What are Hemorrhoids?
Hemorrhoids are varicose veins of the rectum. The hemorhoidal veins are sited in the lowest area of the rectum and the anus. Sometimes they swell, so that the vein walls become stretched, slim, and irritated b passing bowel movements. When these veins bleed, itch, or hurt, they are known as hemorrhoids, or piles. Hemorrhoids are divided in two general categories: internal and external.
Formation of hemorrhoids
Veins in the rectum and anus are under considerable pressure whenever a stool is passed. Pushing or straining may cause veins in the rectal wall to lump, creating clusters of swollen, or dilated, veins called hemorrhoids. Internal hemorrhoids can form anywhere inside the anal canal, while external hemorrhoids are visible, or just below, the opening of the anus.
Internal hemorrhoids lie far inside the rectum that you can't see or feel them. They do not usually hurt, because there are few pain sensing nerves in the rectum. Bleeding may be the only sign of their presence. Sometimes internal hemorrhoids prolapse, or enlarge and protrude outside the anal sphincter. If so, you may be able to see or feel them as moist, pink pads of skin that are pinker than the surrounding area. Prolapsed hemorrhoids may hurt, because the anus is dense with pain-sensing nerves. They usually recede into the rectum on their own; if they don't, they can be gently pushed back into place. Most commonly the blood in stool caused by hemorrhoids is bright red but internal hemorrhoids can be reason for appearance of dark blood in stool.
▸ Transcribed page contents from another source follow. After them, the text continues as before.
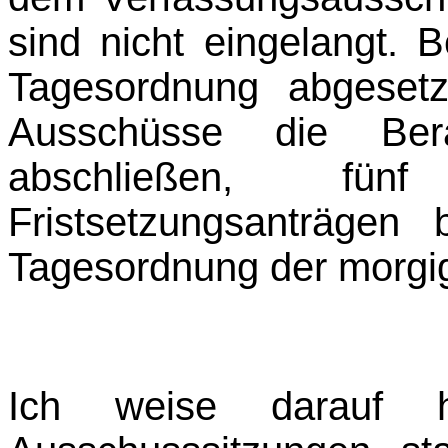
sind nicht eingelangt.
Tagesordnung abgeset
Ausschüsse die Bera
abschließen, f
Fristsetzungsanträgen
Tagesordnung der morgig
Ich weise darauf h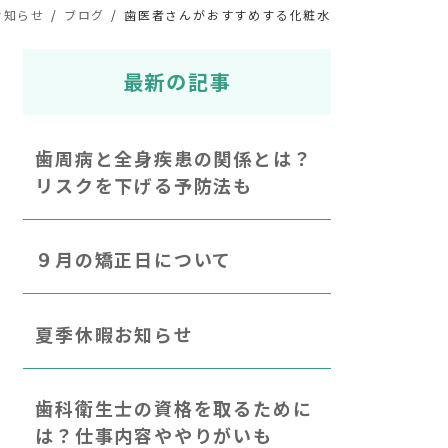
お知らせ
ブログ
歯医者さんがおすすめする化粧水
最新の記事
歯周病と全身疾患の関係とは？
リスクを下げる予防法も
９月の矯正日について
夏季休暇お知らせ
歯科衛生士の資格を取るために
は？仕事内容ややりがいも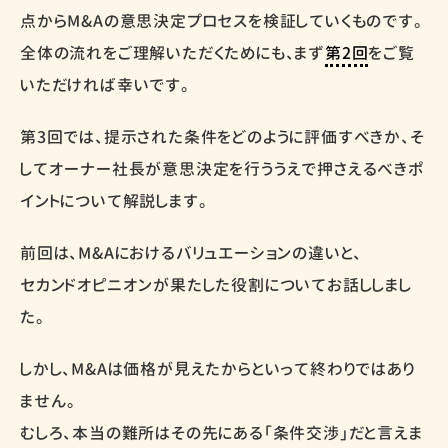
点からM&Aの意思決定プロセスを検証していくものです。
全体の流れをご理解いただくためにも、まず
第2回
をご覧
いただければ幸いです。
第3回では、提示された条件をどのように評価すべきか、そ
してオーナー社長が意思決定を行ううえで押さえるべきポ
イントについて解説します。
前回は、M&Aにおけるバリュエーションの違いと、
セカンドオピニオンが果たした役割についてお話ししまし
た。
しかし、M&Aは価格が見えたからといって終わりではあり
ません。
むしろ、本当の難所はその先にある「条件交渉」だと言えま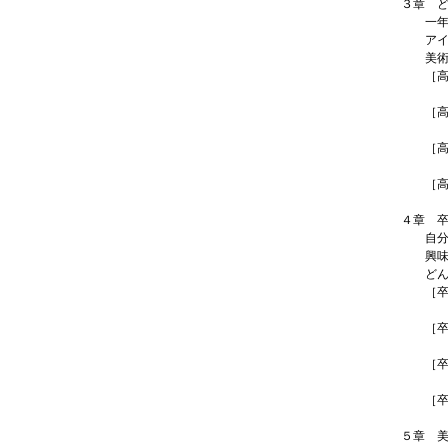
３章 
一年の
アイデ
美術で
［高校
東京都
［高校
埼玉県
［高校
大阪府
［高校
長崎日
４章 
自分や
興味を
どんな
［卒業
北海道
［卒業
埼玉県
［卒業
浜松学
［卒業
佐賀県
５章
External hemorrhoids are situated within the anus and are usually painful. If an external hemorrhoid prolapses to the outside (usually in the course of passing a stool) you can see and feel it. Blood clots sometimes form within prolapsed external hemorrhoids, causing an extremely painful condition called a thrombosis. If an external hemorrhoid becomes thrombosed, it can look rather frightening, turning purple or blue, and possibly bleeding. Despite their appearance, thrombosed hemorrhoids are usually not serious and will resolve themselves in about a week. If the pain is unbearable, your doctor can remove the thrombosis, which stops the pain, during an office visit.